_Action item_: Below are records with pictures; copy word for word only the lines between the line with "0% APR for 60" and the line with "RECENT COMMENTS", inclusive, and drop the pictures.

Start of Supplied information

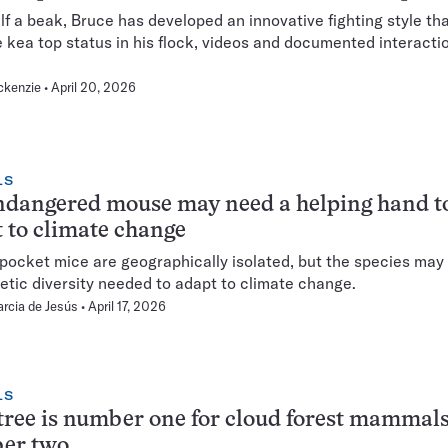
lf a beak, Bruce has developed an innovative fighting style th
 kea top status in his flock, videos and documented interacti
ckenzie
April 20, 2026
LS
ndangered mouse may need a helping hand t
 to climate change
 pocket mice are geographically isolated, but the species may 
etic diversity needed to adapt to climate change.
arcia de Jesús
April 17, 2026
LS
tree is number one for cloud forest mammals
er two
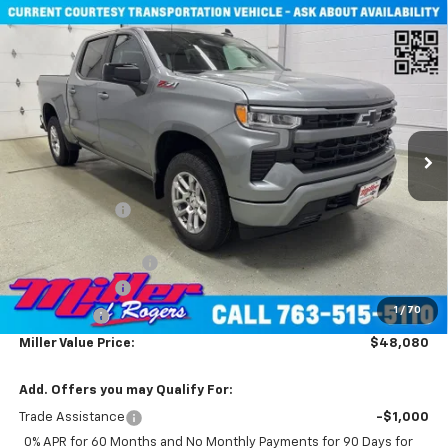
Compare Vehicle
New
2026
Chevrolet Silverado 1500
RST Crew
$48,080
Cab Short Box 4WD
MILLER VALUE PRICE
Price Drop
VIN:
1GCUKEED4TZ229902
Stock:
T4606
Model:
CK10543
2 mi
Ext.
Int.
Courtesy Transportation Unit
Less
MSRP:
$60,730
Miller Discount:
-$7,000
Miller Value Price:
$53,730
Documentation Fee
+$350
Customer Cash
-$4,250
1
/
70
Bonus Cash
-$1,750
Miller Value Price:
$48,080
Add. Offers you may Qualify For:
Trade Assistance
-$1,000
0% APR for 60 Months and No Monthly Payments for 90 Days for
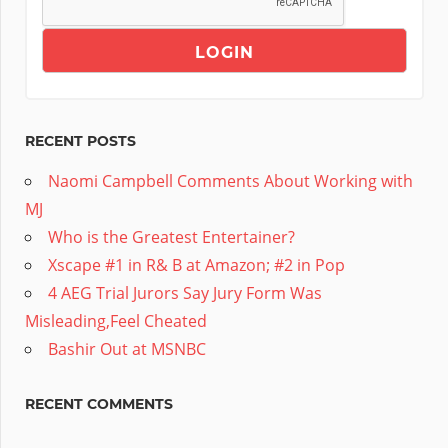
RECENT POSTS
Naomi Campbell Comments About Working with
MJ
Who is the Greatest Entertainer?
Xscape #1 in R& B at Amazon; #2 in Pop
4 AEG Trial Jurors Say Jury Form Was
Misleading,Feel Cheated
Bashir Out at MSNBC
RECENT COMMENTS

End of Supplied information
Start of Supplied information

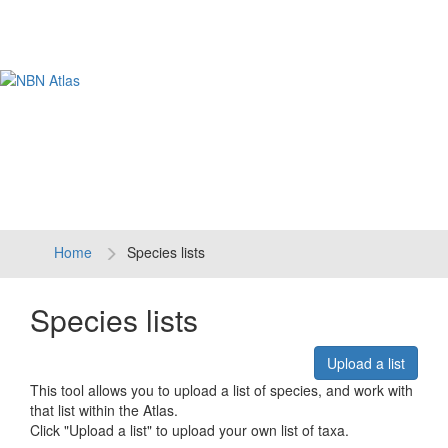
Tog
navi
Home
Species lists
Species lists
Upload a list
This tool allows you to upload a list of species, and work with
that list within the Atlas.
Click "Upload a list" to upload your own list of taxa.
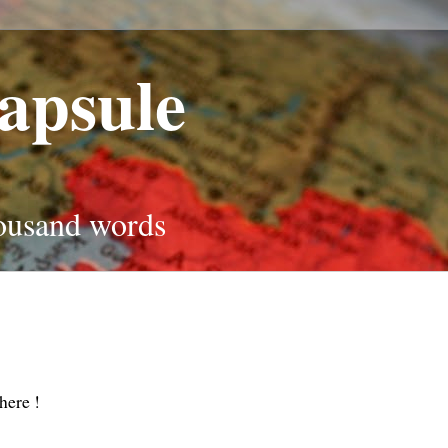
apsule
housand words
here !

End of Supplied information

_Exercise answer_:
0% APR for 60 Months and No Monthly Payments for 90 Days for
RECENT POSTS
Naomi Campbell Comments About Working with
MJ
Who is the Greatest Entertainer?
Xscape #1 in R& B at Amazon; #2 in Pop
4 AEG Trial Jurors Say Jury Form Was
Misleading,Feel Cheated
Bashir Out at MSNBC
RECENT COMMENTS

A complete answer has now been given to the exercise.